What you need to do:
Print, without alteration, the lines that extend from the one holding "CREATIVITY KIT 2026" to the final line of the listing below.

Records supplied:
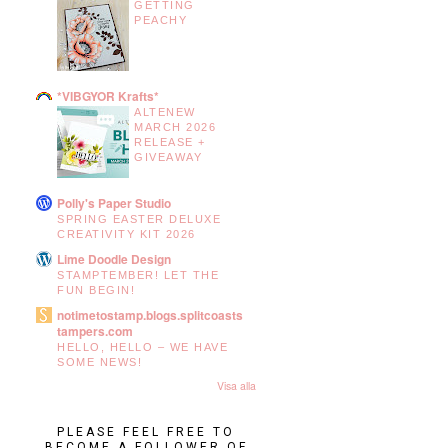
GETTING
PEACHY
*VIBGYOR Krafts*
ALTENEW
MARCH 2026
RELEASE +
GIVEAWAY
Polly's Paper Studio
SPRING EASTER DELUXE
CREATIVITY KIT 2026
Lime Doodle Design
STAMPTEMBER! LET THE
FUN BEGIN!
notimetostamp.blogs.splitcoasts
tampers.com
HELLO, HELLO – WE HAVE
SOME NEWS!
Visa alla
PLEASE FEEL FREE TO
BECOME A FOLLOWER OF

Exercise result:
CREATIVITY KIT 2026
Lime Doodle Design
STAMPTEMBER! LET THE
FUN BEGIN!
notimetostamp.blogs.splitcoasts
tampers.com
HELLO, HELLO – WE HAVE
SOME NEWS!
Visa alla
PLEASE FEEL FREE TO
BECOME A FOLLOWER OF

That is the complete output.